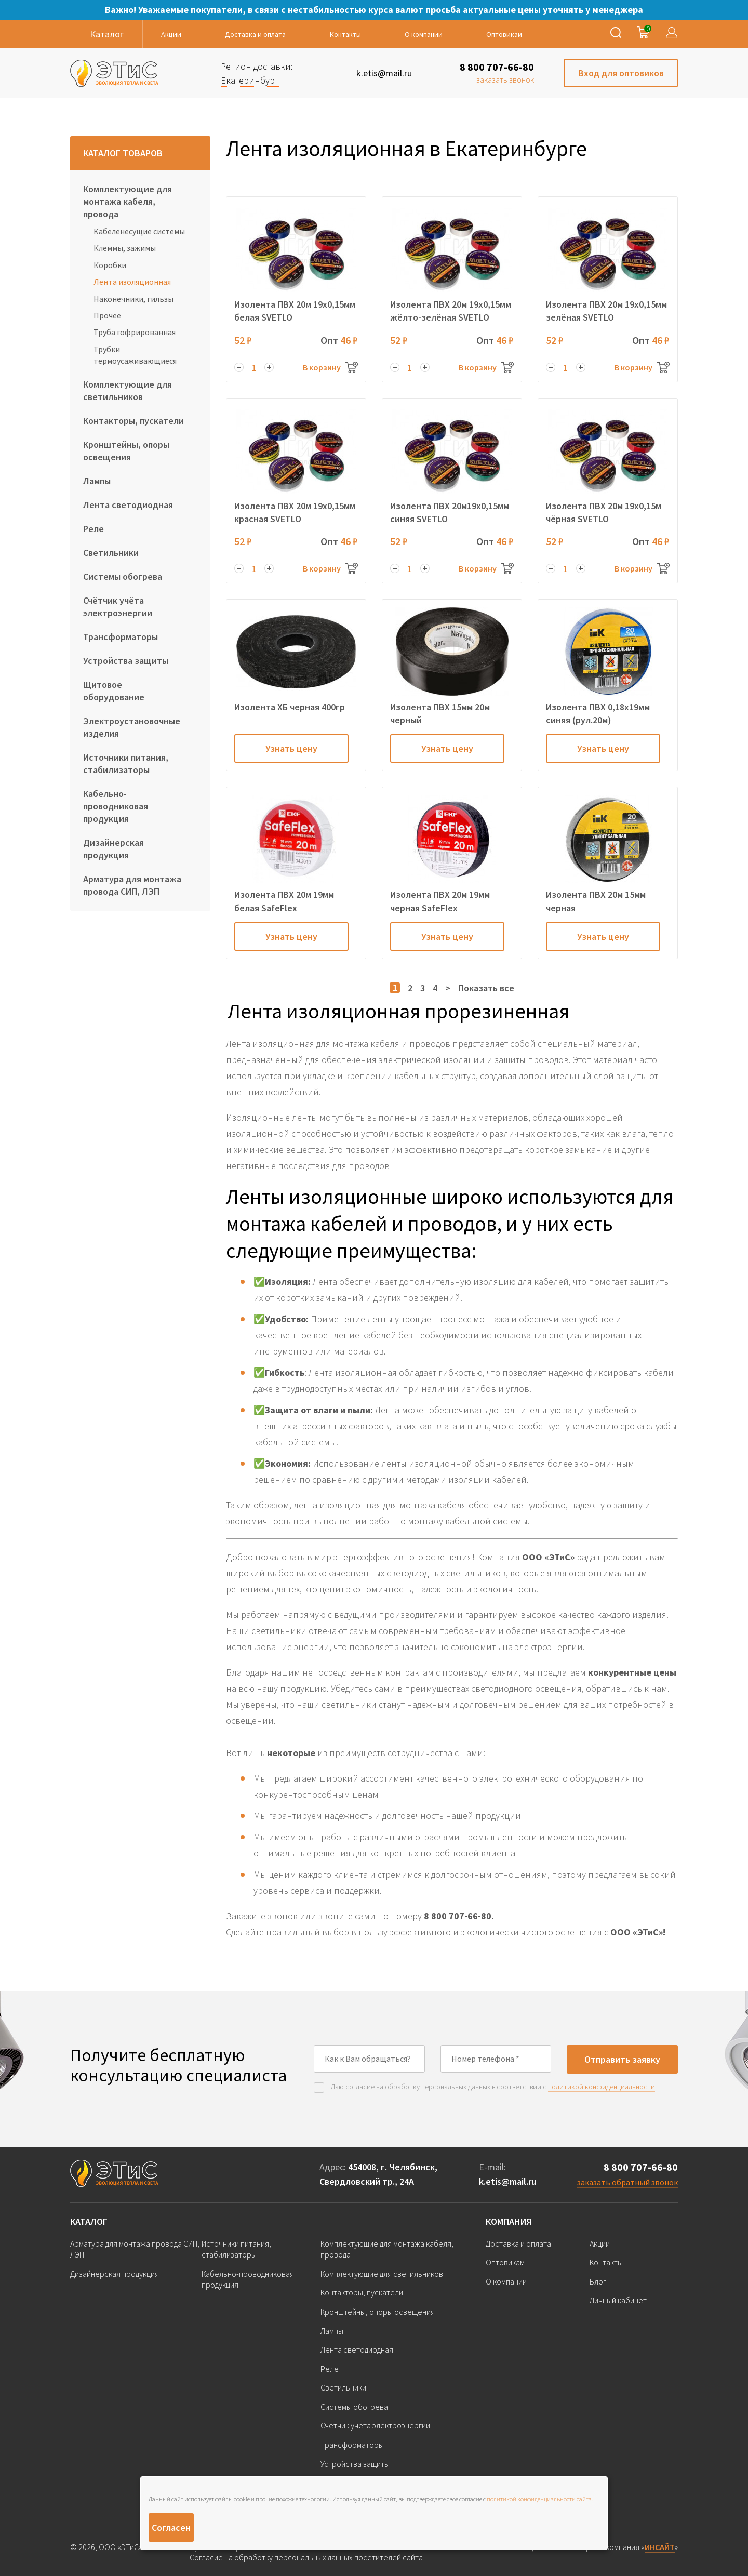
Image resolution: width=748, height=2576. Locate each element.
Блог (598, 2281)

...

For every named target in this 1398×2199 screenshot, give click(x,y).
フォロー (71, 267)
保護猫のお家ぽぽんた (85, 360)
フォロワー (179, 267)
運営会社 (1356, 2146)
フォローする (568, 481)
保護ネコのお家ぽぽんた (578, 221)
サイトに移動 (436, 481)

**EXERCISE DESCRIPTION**
Give an exact copy of the lines above from the line with "保護猫のお家ぽぽんた (85, 360)" up to and including the line with "サイトに移動 (436, 481)", and leave everything else out.

**ANSWER TO THE EXERCISE**
保護猫のお家ぽぽんた (85, 360)
フォロワー (179, 267)
運営会社 (1356, 2146)
フォローする (568, 481)
保護ネコのお家ぽぽんた (578, 221)
サイトに移動 (436, 481)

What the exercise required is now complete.